This is an excerpt from the Second Quarter 2013 edition of the Wind Program R&D Newsletter.

The U.S. Department of Energy (DOE) and Sandia National Laboratories (SNL) are designing a modern, research-quality wind turbine rotor for use at the new Scaled Wind Farm Technology (SWiFT) site at Texas Tech University in Lubbock, Texas. Designated as the National Rotor Testbed (NRT), the new rotor will be a public resource used to accelerate important rotor innovation and to conduct complex flow and turbine-to-turbine interaction research that will increase the efficiency of wind power plants and lower the cost of electricity.

The SWiFT facility, which was commissioned this July, is unique in that it utilizes wind turbines that are large enough to represent the physics relevant to utility-scale machines, yet small enough to be extremely cost effective by comparison. It features 1980s-era Vestas V27 225-kilowatt turbines with 27-meter (m) diameter rotors. Although the aerodynamic and structural technologies used in the original rotors of the V27 enabled a cutting-edge product in their own time, today's modern turbines (with capacity ratings of 1.5 to 3 megawatts and rotor diameters of 70 to 120 m) are able to take advantage of the fruits of an additional 20+ years of wind turbine rotor technology research. Modern rotors are designed to a new level of optimal aerodynamic and structural efficiency, but they have their own challenges: acoustics, controls, sensing, aerodynamics, and structural dynamics.
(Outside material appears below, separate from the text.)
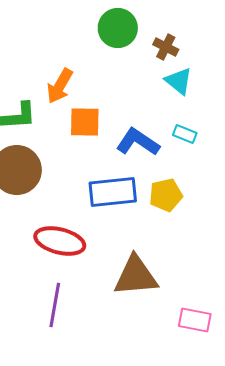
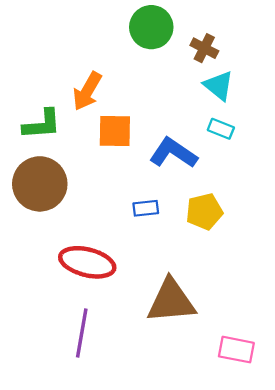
cyan rectangle: (185, 134) -> (221, 129), moved
blue rectangle: (113, 192) -> (146, 208), size x0.5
The goal of the NRT is to provide a greater understanding of these challenges as well as wind plant complex flow issues.

The new SNL rotor design that will be completed by the end of 2013 is a small, or subscale, version of a modern utility-scale rotor and uses the same design drivers and technology as the bigger rotors. To ensure that the new subscale design offers an accurate representation of larger rotors, DOE and SNL sought input from several industry partners. The subscale nature of the NRT blades at SWiFT will enable high-fidelity measurements and sensing along with accurate simulation of the larger rotors, which is logistically simpler and more cost effective than relying on equivalent megawatt-scale test turbines. After the blades have been manufactured, they will replace the existing rotors on the DOE turbines at SWiFT.

Aerodynamic and structural design information about the new rotor, as well as the SWiFT turbines, will be made publicly available at the conclusion of the project. In its role as an open-source public resource, the NRT will provide a previously unavailable vehicle for public research at a scale that is physically relevant to solving today's cutting-edge rotor innovation and turbine-to-turbine interaction challenges.